Znacznie zmniejszona podaż krajowa
Według statystyków z Wiesbaden w pierwszej tercji 2022 r. ubito 15,86 mln świń, co w porównaniu z analogicznym okresem roku poprzedniego oznaczało spadek o 1,89 mln sztuk, czyli 10,6%. Produkcja wieprzowiny spadła nawet o 12,0% do 1,52 mln ton ze względu na spadek średniej masy ubojowej o 1,4 kg do 95,6 kg na świnię. Nie odgrywały już żadnej roli świnie rzeźne z zagranicy, które wcześniej w dużych ilościach były dostępne na rynku niemieckim. Od stycznia do kwietnia 2022 r. do niemieckich rzeźni trafiło łącznie 408 370 takich zwierząt. W porównaniu do roku poprzedniego był to spadek o 16 210 sztuk, czyli o 3,8%. Znacznie bardziej zmniejszyła się podaż z tuczarni przydomowych, tj. o 1,87 mln sztuk lub 10,8% do 15,46 mln sztuk.

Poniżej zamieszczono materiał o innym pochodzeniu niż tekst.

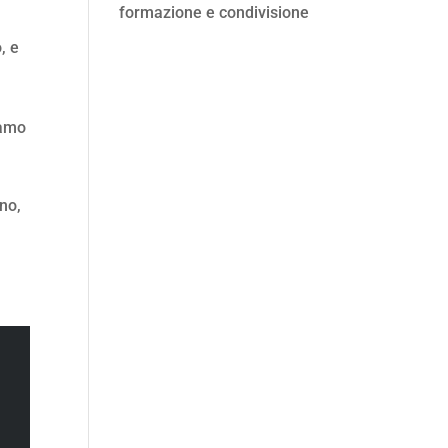
formazione e condivisione
, e
iamo
ano,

- Drastyczne zmniejszenie liczby ubojów odzwierciedla głęboki kryzys strukturalny w hodowli trzody chlewnej. Całkowita liczba świń trzymanych w Niemczech jest obecnie na najniższym poziomie od 25 lat, a nieopublikowane jeszcze wyniki spisu inwentarza żywego z maja 2022 r. mają wykazać dalszy, duży spadek liczby hodowców loch. Od zeszłej jesieni wielu producentów prosiąt zdecydowało się zaprzestać utrzymywania loch ze względu na trudności gospodarcze i brak perspektyw, a fala wycofań nadal się toczy. Aby jeszcze więcej firm nie porzuciło hodowli trzody chlewnej, ważniejsze niż kiedykolwiek jest to, aby mięso z naszego kraju w końcu miało pierwszeństwo w Niemczech i aby rząd federalny w tym kraju wprowadził obowiązkowe oznaczanie pochodzenia dla wszystkich produktów wieprzowych i we wszystkich kanałach sprzedaży – komentuje powyższe dane niemieckie stowarzyszenie hodowców trzody chlewnej ISN.